The Judiciary in Brazil has faced for many years the difficult task of resolving the growing number of lawsuits that are filed in the courts every day. According to the most recent survey by the National Justice Council (CNJ), Brazilian courts closed the year 2015 with almost 74 million lawsuits pending, an increase of approximately 20% in six years. Many of these lawsuits have very similar causes, which were filed separately by thousands of people seeking the same relief, based on a single theory of law that is repeated in all of them. These are called "repetitive demands".
To deal with this problem, the new Code of Civil Procedure (CPC) introduced a series of tools with the objective of rationalizing the treatment of repetitive demands. Among them, the Incident of Resolution of Repetitive Demands (IRDR) has been subject to much attention, which allows for the selection of a "pilot case", representative of the recurring controversy and whose judgment will serve as a mandatory parameter for the resolution of other similar cases. Regulated by articles 976 to 987 of the Brazilian Code of Civil Procedure, an IRDR can be instituted whenever there is effective repetition of cases on the same issue of law and risk of offense to isonomy and legal certainty. Once the incident has been admitted, the court will stay (for up to one year) the progress of all similar cases pending in that jurisdiction. The decision reached should be observed in all other cases that deal with that issue of law. In a little more than a year of validity of the new Brazilian Code of Civil Procedure, some 21 thousand matters have already been stayed due to the establishment of an IRDR.
In addition to facilitating and accelerating the resolution of repetitive demands, IRDRs ensure predictability by preventing substantively identical cases from being decided differently. For large litigants, in general companies dealing with class actions, such as banks, retailers, telephone companies, among others, the novelty certainly has significant impacts, since the decision rendered in the pilot case affects not only the stayed cases, but also those that will be brought in the future. Therefore, this creates a parameter for definition of strategy in companies with a large volume of cases, including with respect to the provisioning of resources.
Because it is a new mechanism in the Brazilian legal system, a number of practical questions have arisen and it is natural that IRDRs must be improved until they become an effective tool in the treatment of repetitive litigation in Brazil. An example of recent debate is the discussion that reached the Superior Court of Justice (STJ) regarding the role of IRDRs in the higher courts. Strictly speaking, the Brazilian Code of Civil Procedure provides for IRDRs only in the courts of justice and federal courts of appeal, but there is no provision that prevents them from being used in the Federal Supreme Court and in the Superior Court of Justice in cases in which, for example, these courts have original jurisdiction.

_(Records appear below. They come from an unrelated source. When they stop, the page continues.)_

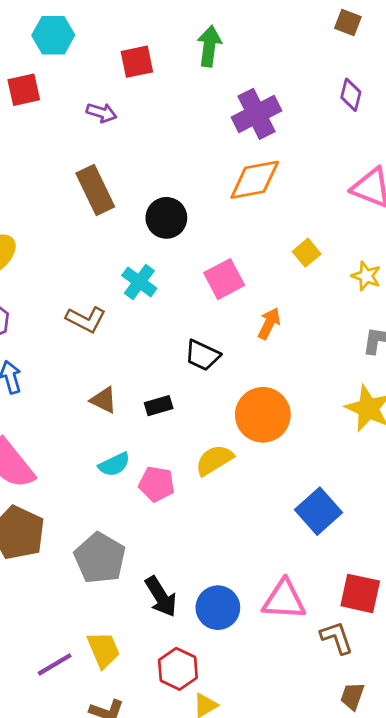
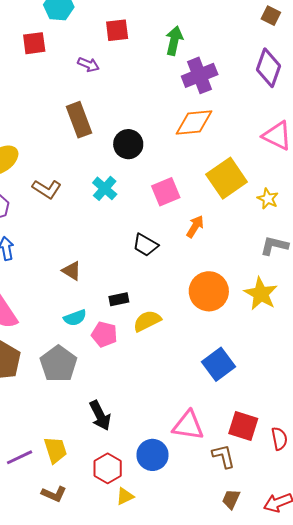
green arrow: (209, 46) -> (174, 41), moved
purple diamond: (351, 95) -> (268, 68), size x1.6
yellow square: (307, 253) -> (227, 178), size x2.0
brown L-shape: (86, 319) -> (47, 189), moved
black rectangle: (159, 406) -> (119, 299), moved
orange circle: (263, 415) -> (209, 291), moved
gray pentagon: (100, 558) -> (59, 364), moved
blue circle: (218, 608) -> (152, 455), moved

The controversy began to be analyzed recently by the Special Court of the Superior Court of Justice, in the decision on Petition No. 11,838. The reporting judge in that case, Justice Laurita Vaz, defended the restriction of IRDRs to the courts of justice and federal courts of appeal, leaving the higher courts responsible only for reviewing the merits of an IRDR when one of the parties files a special or extraordinary appeal before these courts. Justice Napoleão Nunes, on the other hand, advocated the full possibility of initiating an IRDR before the Superior Court of Justice, only reserving the scenarios in which the Superior Court has already affected an appeal in defining a theory on the issue of law under debate. This line of reasoning was followed by Justice Luis Felipe Salomão. The ruling has not yet been completed, due to the request for review made by Justice João Otávio de Noronha.
The text of the rule gives space for both understandings because, while it does not expressly authorize the initiation of an IRDR before a higher court, it also does not prohibit or prevent it anywhere in its text. Hence the relevance of the ruling in question in delimiting the use of IRDRs in specific situations.